Are current conflicts, such as the internal war in Somalia, simply the "remnants of war"?
A new book by Scientific American writer John Horgan has sparked debate with its central thesis that war is not an inevitable feature of human nature but is a cultural invention that can be overcome. In an interview Corgan compares war to a virus: “Imagine your neighbor is a violent psychopath who is out for blood and land. You, on the other hand, are person who wants peace. You would have few options but to embrace the ways of war for defense. So essentially your neighbor has infected you with war.” This scenario has much in common with the security dilemma, in which even defensively motivated arms buildups and alliance formation (assume the violent neighbor only wants to protect himself) will provoke “counterbalancing,” raise tensions, and ultimately leave both sides less secure than they were before this spiral began. This logic of “one bad apple ruining the whole bunch” has also been used by democratic peace theorists to explain how democracies can behave so peacefully toward each other but, when facing an autocratic (and presumably more aggressive) state, their fear of being exploited or “suckered” leads them to act violently and perhaps even preemptively.
As noted realist scholar Stephen Walt points out, Horgan’s argument follows in the tradition of idealist thinkers such as John Mueller, who famously penned a book in 1989 called Retreat from Doomsday: the Obsolescence of Major War. Mueller’s argument in that book and its sequel, The Remnants of War, is that “major war” (war among the great powers) has very likely come to an end. This has occurred because the populations of the great powers have rejected war as a means of settling disputes, just as they earlier rejected institutions such as dueling and slavery when these practices came to be seen as uncivilized and reprehensible. What we are today witnessing, Mueller argues, is the remnants, or the “dregs” of warfare–war not among professional armies controlled by legitimate governments but among thugs frequently running loose in failed states and seeking self-enrichment.
What do you think? Is war an inevitable feature of human society or is it just an invention that can be overcome? If it can be overcome, what can policymakers and ordinary citizens do to make this dream a reality?
A U.S. warship launches a missile in support of NATO operations in Libya.
The U.S. House of Representatives on Friday issued a harsh rebuke of the Obama administration by refusing to authorize the Libya intervention (by a vote of 295-123), but it also voted down a resolution that would have cut off funding for military operations in Libya. Interestingly, a closer analysis of this vote shows that a majority of House members favor cutting off funds, but many anti-war members (particularly Democrats) voted against the defunding resolution because it didn’t go far enough, and would have allowed support activities such as surveillance and refueling.

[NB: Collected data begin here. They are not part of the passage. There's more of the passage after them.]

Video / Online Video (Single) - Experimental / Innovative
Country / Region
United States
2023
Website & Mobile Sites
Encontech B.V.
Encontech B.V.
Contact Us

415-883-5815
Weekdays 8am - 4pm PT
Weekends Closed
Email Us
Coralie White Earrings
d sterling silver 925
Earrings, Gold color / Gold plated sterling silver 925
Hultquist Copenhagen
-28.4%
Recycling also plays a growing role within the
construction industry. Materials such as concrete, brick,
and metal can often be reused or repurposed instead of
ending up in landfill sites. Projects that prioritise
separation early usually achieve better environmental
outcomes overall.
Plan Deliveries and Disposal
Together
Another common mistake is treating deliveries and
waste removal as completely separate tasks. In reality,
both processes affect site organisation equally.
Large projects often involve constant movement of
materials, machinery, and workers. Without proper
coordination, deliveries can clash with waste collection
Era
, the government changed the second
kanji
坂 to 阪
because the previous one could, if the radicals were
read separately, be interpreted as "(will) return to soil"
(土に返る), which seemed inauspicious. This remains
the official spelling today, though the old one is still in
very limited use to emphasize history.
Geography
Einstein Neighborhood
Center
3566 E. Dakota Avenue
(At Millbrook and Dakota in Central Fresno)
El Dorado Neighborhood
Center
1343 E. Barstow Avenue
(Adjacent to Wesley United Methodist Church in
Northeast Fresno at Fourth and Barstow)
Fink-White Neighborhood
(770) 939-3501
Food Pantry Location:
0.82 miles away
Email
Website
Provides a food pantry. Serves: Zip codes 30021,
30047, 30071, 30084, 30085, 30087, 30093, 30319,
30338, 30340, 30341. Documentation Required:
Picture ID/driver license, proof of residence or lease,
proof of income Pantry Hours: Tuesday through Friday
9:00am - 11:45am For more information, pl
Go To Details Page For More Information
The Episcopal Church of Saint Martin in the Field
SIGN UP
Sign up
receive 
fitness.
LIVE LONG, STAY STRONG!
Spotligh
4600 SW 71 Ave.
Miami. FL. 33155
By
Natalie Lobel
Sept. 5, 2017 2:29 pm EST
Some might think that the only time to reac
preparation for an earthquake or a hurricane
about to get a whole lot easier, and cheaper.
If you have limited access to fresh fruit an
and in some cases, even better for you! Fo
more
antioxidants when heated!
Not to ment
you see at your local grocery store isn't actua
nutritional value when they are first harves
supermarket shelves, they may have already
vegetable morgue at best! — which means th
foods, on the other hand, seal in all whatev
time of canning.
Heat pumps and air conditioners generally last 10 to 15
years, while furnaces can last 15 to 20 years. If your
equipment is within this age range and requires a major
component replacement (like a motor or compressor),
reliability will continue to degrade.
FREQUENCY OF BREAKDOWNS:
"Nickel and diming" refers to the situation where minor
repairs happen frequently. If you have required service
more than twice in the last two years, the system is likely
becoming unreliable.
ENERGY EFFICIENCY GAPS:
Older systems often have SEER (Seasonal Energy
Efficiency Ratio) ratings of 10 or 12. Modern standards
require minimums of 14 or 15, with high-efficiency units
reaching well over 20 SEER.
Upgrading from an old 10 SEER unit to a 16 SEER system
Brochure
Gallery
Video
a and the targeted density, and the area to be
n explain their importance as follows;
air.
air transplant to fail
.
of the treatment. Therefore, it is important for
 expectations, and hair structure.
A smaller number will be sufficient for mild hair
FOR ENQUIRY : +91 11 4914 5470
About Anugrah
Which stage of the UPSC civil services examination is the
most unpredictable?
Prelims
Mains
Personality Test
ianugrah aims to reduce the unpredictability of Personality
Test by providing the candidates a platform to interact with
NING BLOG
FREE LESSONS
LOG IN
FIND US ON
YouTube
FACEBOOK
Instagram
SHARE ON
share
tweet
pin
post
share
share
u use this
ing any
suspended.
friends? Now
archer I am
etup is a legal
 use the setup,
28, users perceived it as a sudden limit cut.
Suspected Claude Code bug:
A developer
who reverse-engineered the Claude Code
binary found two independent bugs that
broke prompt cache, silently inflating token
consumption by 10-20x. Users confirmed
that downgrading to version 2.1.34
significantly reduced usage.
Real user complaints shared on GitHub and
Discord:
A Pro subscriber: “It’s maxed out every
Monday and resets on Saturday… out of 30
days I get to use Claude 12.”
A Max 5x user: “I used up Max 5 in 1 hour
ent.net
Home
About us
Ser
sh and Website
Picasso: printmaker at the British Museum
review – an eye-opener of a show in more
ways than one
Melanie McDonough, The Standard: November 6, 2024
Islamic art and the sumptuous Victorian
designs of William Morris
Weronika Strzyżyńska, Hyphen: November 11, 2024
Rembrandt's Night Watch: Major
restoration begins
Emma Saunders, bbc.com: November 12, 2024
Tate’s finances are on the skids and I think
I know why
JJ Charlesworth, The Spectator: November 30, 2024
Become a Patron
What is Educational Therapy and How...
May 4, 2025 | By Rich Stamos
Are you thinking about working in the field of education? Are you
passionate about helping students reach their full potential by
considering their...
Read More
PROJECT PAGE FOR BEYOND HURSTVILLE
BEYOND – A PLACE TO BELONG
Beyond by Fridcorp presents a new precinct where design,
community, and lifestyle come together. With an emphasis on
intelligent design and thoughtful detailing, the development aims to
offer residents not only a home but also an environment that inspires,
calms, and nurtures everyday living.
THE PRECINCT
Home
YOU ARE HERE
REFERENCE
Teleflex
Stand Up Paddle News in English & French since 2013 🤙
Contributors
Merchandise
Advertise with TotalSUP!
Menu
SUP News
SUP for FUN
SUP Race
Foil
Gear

As discussed previously in this blog, many members of Congress charge that Obama has flouted the 1973 War Powers Act by launching military operations in Libya without receiving Congressional authorization. The Obama administration’s response it that its limited support functions in Libya do not constitute the type of hostilities that would require Congressional authorization. These legal arguments are detailed here. Many members of Congress and other critics aren’t buying this logic; they say we are obviously at war and Obama’s lawyers are purposely evading the truth to escape accountability. In a blog post titled “Obama, we’re at war. Stop insulting us,” Stephen Walt compares America’s actions to the dictionary definition of war, and concludes:
“By any reasonable, common-sense standard, in short, we are at war. It doesn’t matter that we aren’t using our full strength to help the rebels or that other states are doing more than we are. The plain fact is that the United States is using its military forces and intelligence capabilities to attack Libyan forces. In plain English, we are killing (or helping to kill) Qaddafi loyalists (and occasionally innocent civilians), in an openly-acknowledged campaign to drive him from power. Sounds like war to me, and to anybody else who isn’t being paid to find ways to evade or obscure reality.”
This dispute highlights the ways in which democratic leaders must deal with checks and balances on their war-making powers, as democratic peace theory contends, albeit in the context of a presidential system that frequently gives the U.S. president greater decision-making authority than prime ministers enjoy in parliamentary systems. The Libya case also illustrates how factors at multiple levels of analysis can influence policymaking. Although realists (particularly neorealists) emphasize constraints and opportunities at the international system level and downplay variables that differentiate states and individuals, the Libya intervention shows that individuals and domestic political institutions matter. Not only was the initial intervention driven by the beliefs of Obama and his top advisers, but a recent story by Josh Rogin suggests that the administration’s failure to handle the politics of Congressional authorization with anything approaching deftness can be attributed to the physical exhaustion of top officials including Secretary of State Hillary Clinton and Defense Secretary Robert Gates. The fact that Congress has the power to cut off funds for the Libya mission (and, according to some observers, could finally do so through an amendment to a Pentagon appropriations bill after the Fourth of July) demonstrates that the structure of domestic political institutions can have a powerful impact on countries’ foreign policy behavior.